:: TRY IT ::
Pick every line out of the entries below that holds the string "view", and report them.

··· RECORDS FOR THE EXERCISE

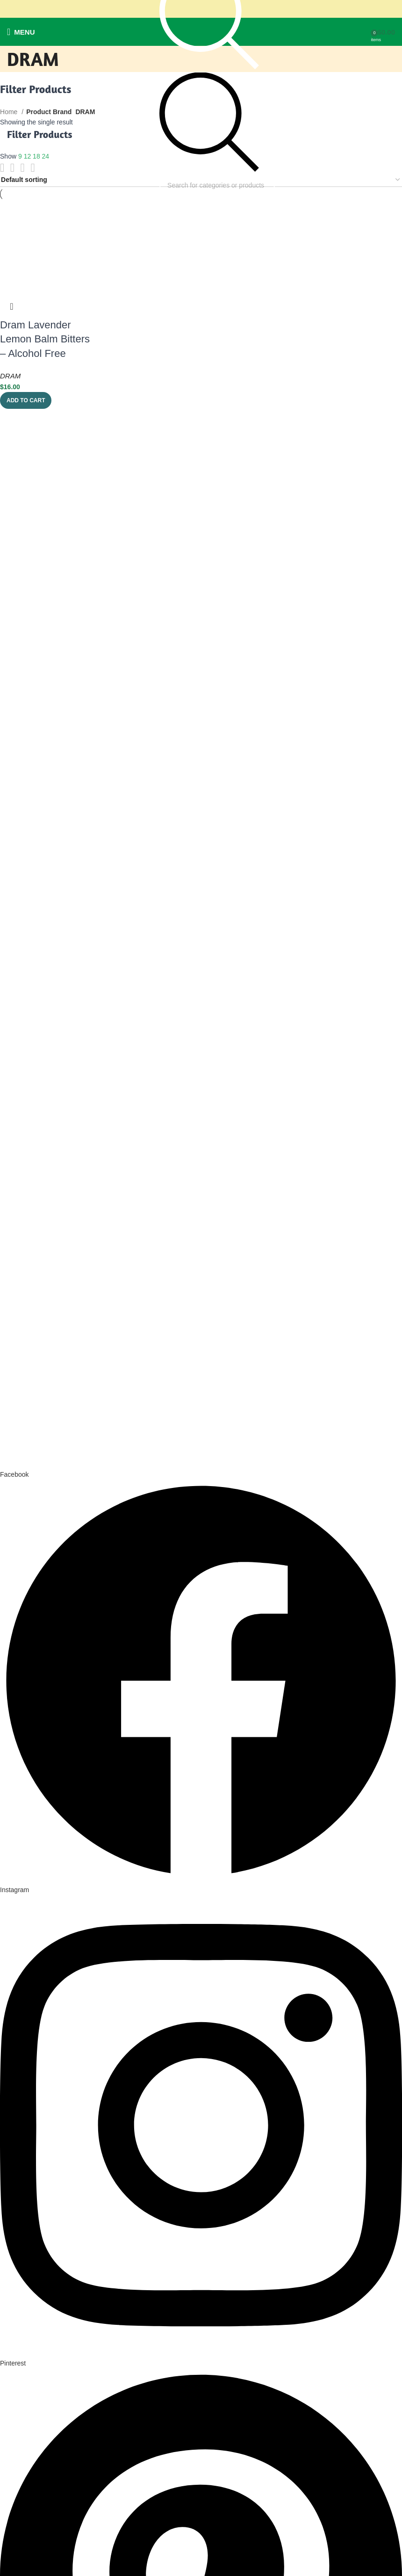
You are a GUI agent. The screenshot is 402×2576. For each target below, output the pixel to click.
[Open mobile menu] (20, 31)
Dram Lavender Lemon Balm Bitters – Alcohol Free (45, 339)
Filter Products (39, 134)
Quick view (11, 306)
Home (9, 112)
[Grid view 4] (32, 168)
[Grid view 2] (12, 168)
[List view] (2, 168)
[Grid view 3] (23, 168)
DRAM (10, 376)
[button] (25, 400)
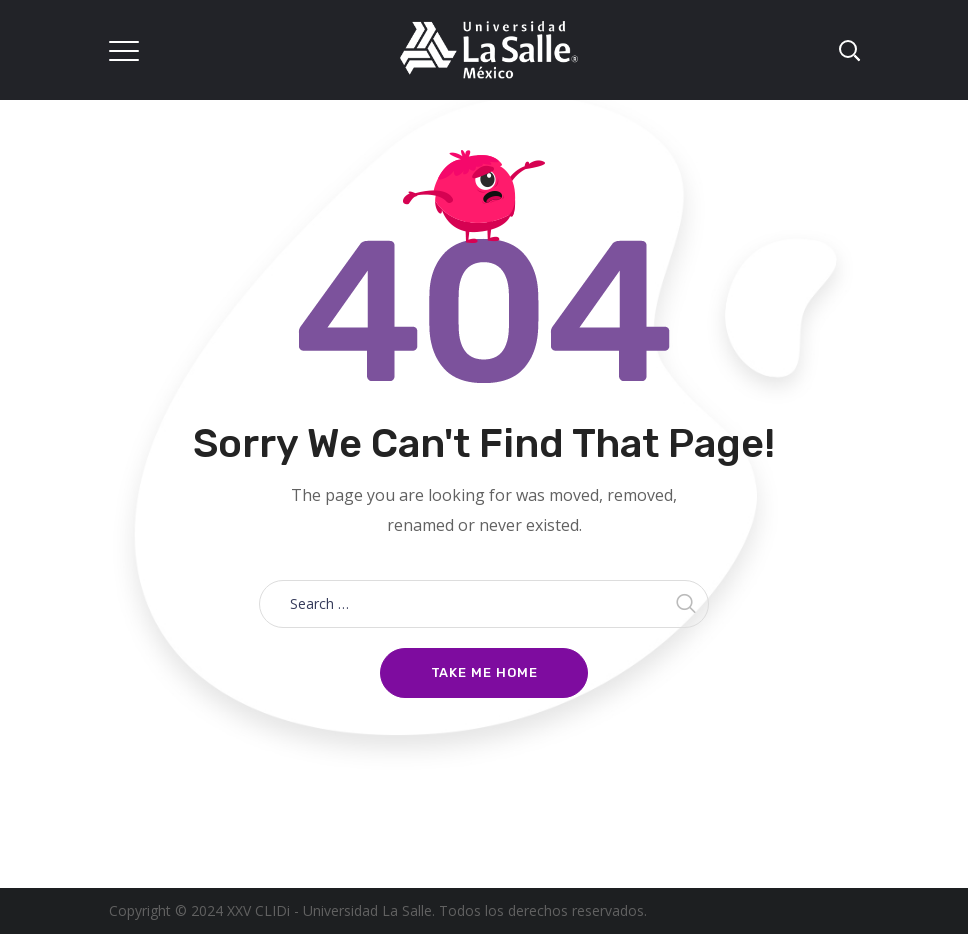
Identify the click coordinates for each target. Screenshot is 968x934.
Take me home (484, 672)
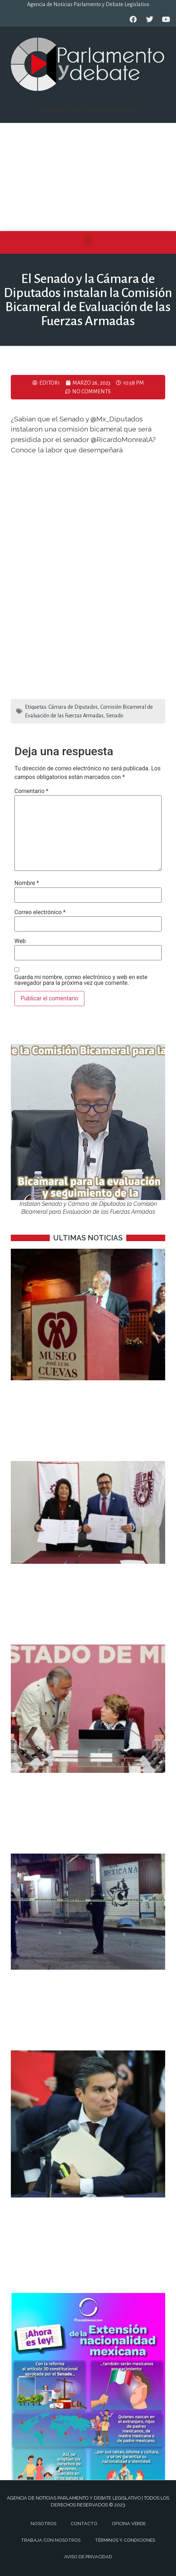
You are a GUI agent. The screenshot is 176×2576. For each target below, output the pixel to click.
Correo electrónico (40, 912)
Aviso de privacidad (88, 2556)
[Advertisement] (88, 177)
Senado (114, 715)
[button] (87, 241)
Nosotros (43, 2523)
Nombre (26, 883)
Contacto (84, 2523)
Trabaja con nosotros (50, 2540)
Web (20, 941)
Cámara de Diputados (73, 707)
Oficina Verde (129, 2523)
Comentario (31, 791)
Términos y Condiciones (125, 2540)
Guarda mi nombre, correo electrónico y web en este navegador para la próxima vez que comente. (81, 980)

······

:: RESULT FOR THIS EXERCISE ::
Quick view (11, 306)
[Grid view 4] (32, 168)
[Grid view 2] (12, 168)
[List view] (2, 168)
[Grid view 3] (23, 168)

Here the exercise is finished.